*** Provided information ***

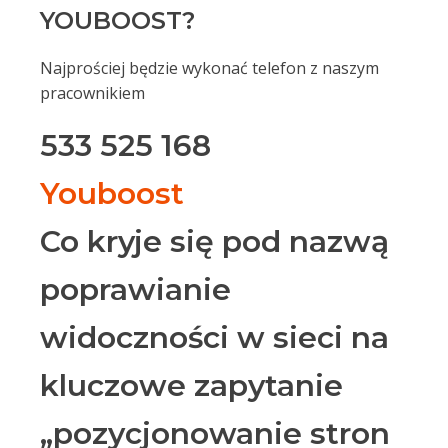
YOUBOOST?
Najprościej będzie wykonać telefon z naszym
pracownikiem
533 525 168
Youboost
Co kryje się pod nazwą
poprawianie
widoczności w sieci na
kluczowe zapytanie
„pozycjonowanie stron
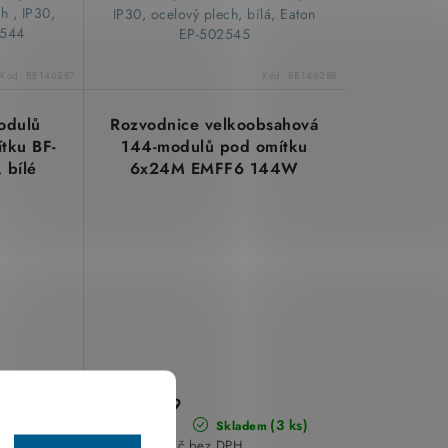
h , IP30,
IP30, ocelový plech, bílá, Eaton
2544
EP-502545
Kód:
BB146287
Kód:
BB146288
odulů
Rozvodnice velkoobsahová
ítku BF-
144-modulů pod omítku
 bílé
6x24M EMFF6 144W
-modulů
plechové bílé dveře
538
NOARK 109813
6 965,69
(2 ks)
Kč
(3 ks)
m
Skladem
5 756,77 Kč bez DPH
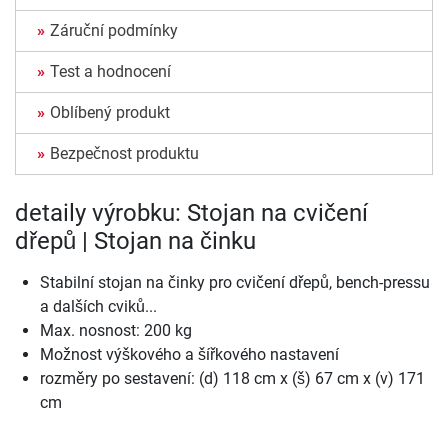
Záruční podmínky
Test a hodnocení
Oblíbený produkt
Bezpečnost produktu
detaily výrobku: Stojan na cvičení
dřepů | Stojan na činku
Stabilní stojan na činky pro cvičení dřepů, bench-pressu
a dalších cviků...
Max. nosnost: 200 kg
Možnost výškového a šířkového nastavení
rozměry po sestavení: (d) 118 cm x (š) 67 cm x (v) 171
cm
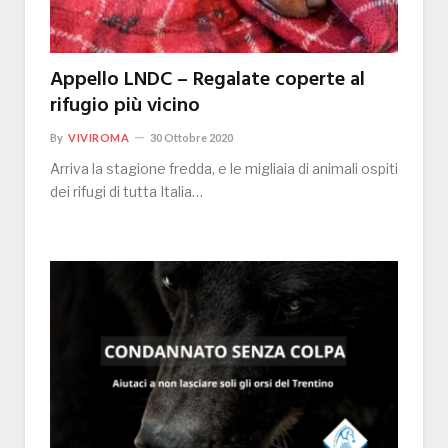
Appello LNDC – Regalate coperte al
rifugio più vicino
By
VIVIROMA
30 Ottobre 2020
Arriva la stagione fredda, e le migliaia di animali ospiti
dei rifugi di tutta Italia…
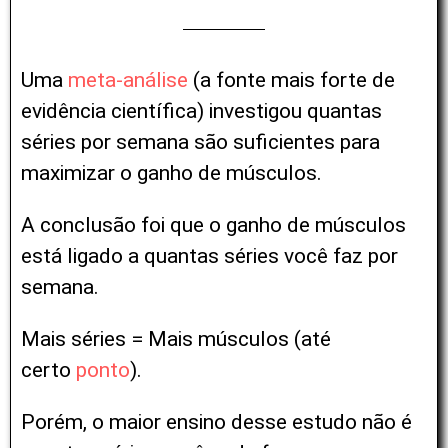
Uma
meta-análise
(a fonte mais forte de
evidência científica) investigou quantas
séries por semana são suficientes para
maximizar o ganho de músculos.
A conclusão foi que o ganho de músculos
está ligado a quantas séries você faz por
semana.
Mais séries = Mais músculos (até
certo
ponto
).
Porém, o maior ensino desse estudo não é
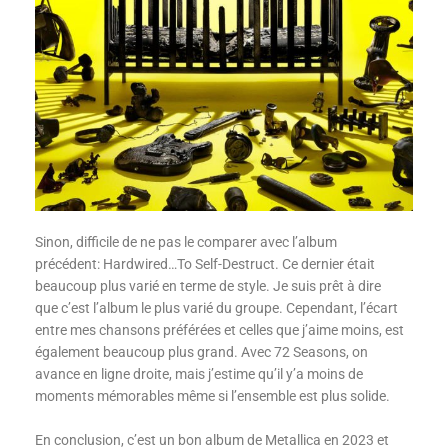
Sinon, difficile de ne pas le comparer avec l’album
précédent: Hardwired…To Self-Destruct. Ce dernier était
beaucoup plus varié en terme de style. Je suis prêt à dire
que c’est l’album le plus varié du groupe. Cependant, l’écart
entre mes chansons préférées et celles que j’aime moins, est
également beaucoup plus grand. Avec 72 Seasons, on
avance en ligne droite, mais j’estime qu’il y’a moins de
moments mémorables même si l’ensemble est plus solide.
En conclusion, c’est un bon album de Metallica en 2023 et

***

Exercise directions -> The lines above that include "quantas" should each be listed.

Result ->
evidência científica) investigou quantas
está ligado a quantas séries você faz por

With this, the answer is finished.